Wildschweine werden in der Jägersprache Schwarzwild oder Sauen genannt. Keiler sind männliche Wildschweine, ab dem fünften Lebensjahr werden sie auch als Basse oder Hauptschwein bezeichnet. Die weibliche Wildsau wird Bache genannt, die Jungtiere heißen Frischlinge, jedoch nur vom Tag ihrer Geburt bis zum darauf folgenden 31. März. Nach dem 31. März sind Jungtiere sogenannte Überläufer, hier beginnt auch die Geschlechteraufteilung in Überläuferbache und Überläuferkeiler. Die im Oberkiefer befindlichen Eckzähne des Keilers heißen Haderer. Die Eckzähne im Unterkiefer nennt man Gewehre. Die Eckzähne als solche heißen Gewaff.

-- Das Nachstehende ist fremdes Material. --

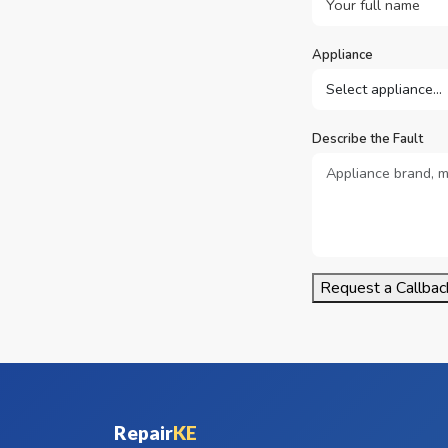
Appliance
Describe the Fault
Request a Callbac
Repair
KE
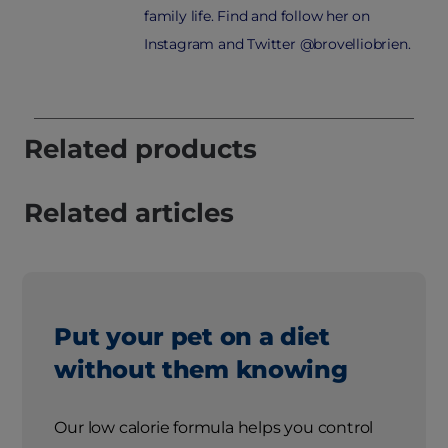
family life. Find and follow her on
Instagram and Twitter @brovelliobrien.
Related products
Related articles
Put your pet on a diet
without them knowing
Our low calorie formula helps you control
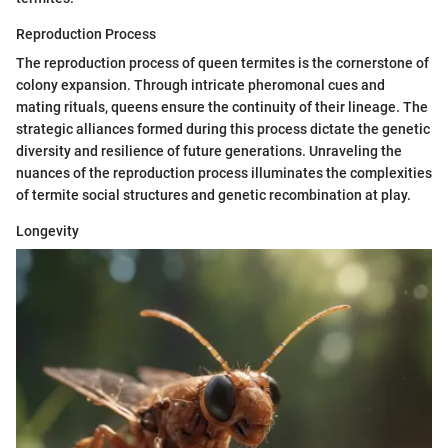
Reproduction Process
The reproduction process of queen termites is the cornerstone of
colony expansion. Through intricate pheromonal cues and
mating rituals, queens ensure the continuity of their lineage. The
strategic alliances formed during this process dictate the genetic
diversity and resilience of future generations. Unraveling the
nuances of the reproduction process illuminates the complexities
of termite social structures and genetic recombination at play.
Longevity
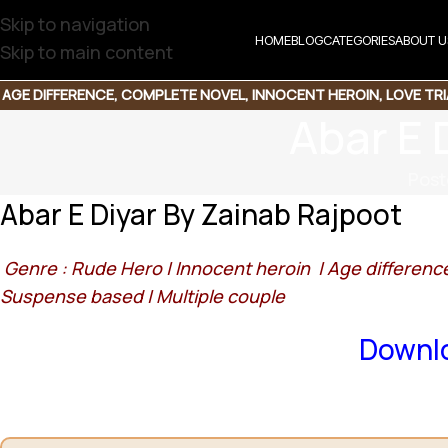
Skip to navigation
HOME
BLOG
CATEGORIES
ABOUT U
Skip to main content
AGE DIFFERENCE
,
COMPLETE NOVEL
,
INNOCENT HEROIN
,
LOVE TR
Abar E 
Post
Abar E Diyar By Zainab Rajpoot
Genre : Rude Hero |
Innocent heroin |
Age differenc
Suspense based |
Multiple couple
Downlo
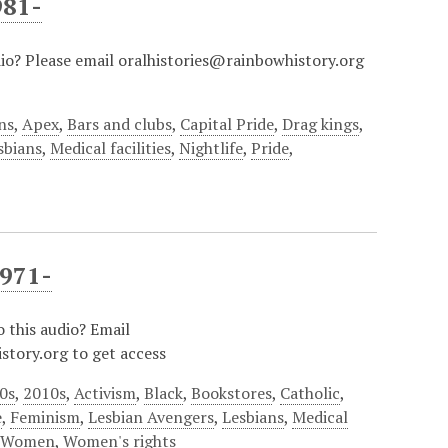
981-
dio? Please email oralhistories@rainbowhistory.org
ns
,
Apex
,
Bars and clubs
,
Capital Pride
,
Drag kings
,
sbians
,
Medical facilities
,
Nightlife
,
Pride
,
1971-
o this audio? Email
story.org to get access
0s
,
2010s
,
Activism
,
Black
,
Bookstores
,
Catholic
,
e
,
Feminism
,
Lesbian Avengers
,
Lesbians
,
Medical
,
Women
,
Women's rights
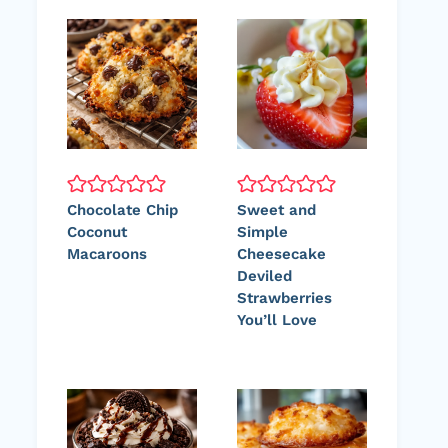
Chocolate Chip
Sweet and
Coconut
Simple
Macaroons
Cheesecake
Deviled
Strawberries
You’ll Love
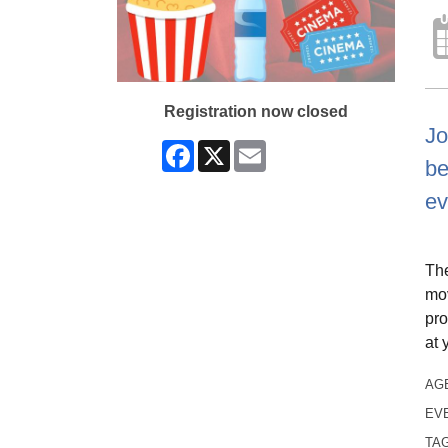
Registration now closed
Jo
Facebook
X
Email
be
ev
The
mov
pro
at 
AG
EV
TA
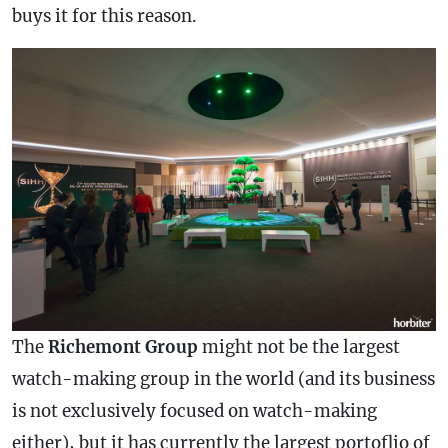
buys it for this reason.
The
Richemont Group
might not be the largest
watch-making group in the world (and its business
is not exclusively focused on watch-making
either), but it has currently the largest portoflio of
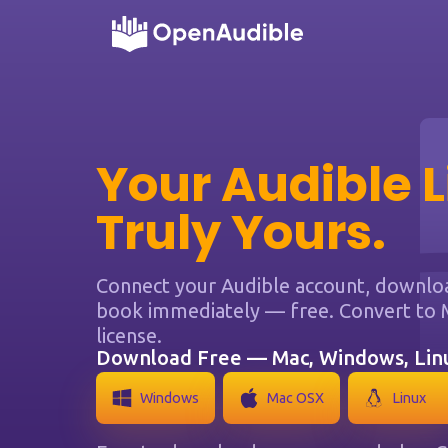
Your Audible L
Truly Yours.
Connect your Audible account, download
book immediately — free. Convert to 
license.
Download Free — Mac, Windows, Li
Windows
Mac OSX
Linux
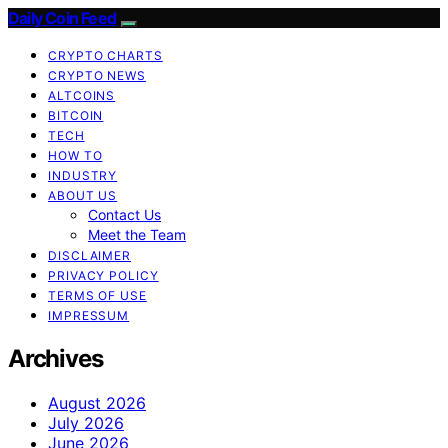
Daily Coin Feed
CRYPTO CHARTS
CRYPTO NEWS
ALTCOINS
BITCOIN
TECH
HOW TO
INDUSTRY
ABOUT US
Contact Us
Meet the Team
DISCLAIMER
PRIVACY POLICY
TERMS OF USE
IMPRESSUM
Archives
August 2026
July 2026
June 2026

Die Wildschweinjagd – eine gefährliche Angelegenheit

Die Jagd auf Wildschweine ist gefährlich. Keiler sind dank ihrer langen Eckzähne ausgesprochen wehrhaft. Ein verwundetes Tier greift auch Menschen an und kann ihm durchaus tödliche Verletzungen beibringen. Die Jagd auf Wildschweine galt von jeher als außerordentliche Mutprobe.

An den früheren Fürstenhöfen wurden große Meuten von Jagdhunden gehalten, mit denen man auf die Hetzjagd nach Wildschweinen ging. Die kostbaren Hunde, die auch Saupacker oder Sauhunde hießen, wurden durch Halsbänder und Brustpanzerungen vor den gefährlichen Attacken der Wildschweine geschützt. Bei diesen Sauhatzen trieben die Jagdhunde die Wildschweine auf die Jäger zu und wurden von diesen mit der Saufeder (einem Spieß) erlegt.

Seit der voranschreitenden Entwicklung der Schusswaffen hat sich die Gefährlichkeit der Wildschweinjagd vermindert. Die Jagdwaffe erlaubt es, ein Wildschwein auf Distanz zu erlegen. Die direkte Konfrontation, nur mit der Saufeder bewaffnet, bleibt aus.

Die Wildschweinpopulation

Die Jagdeinschränkungen auf Wildschweine wurden im 18. Jahrhundert aufgehoben, Daher war bereits Mitte des neunzehnten Jahrhunderts die Population der Tiere stark zurückgegangen. Zur neuerlichen Ausbreitung hat beigetragen, dass in den Nachkriegsjahren, die Erlaubnis zur Jagd von Wildschweinen nur begrenzt erteilt wurde.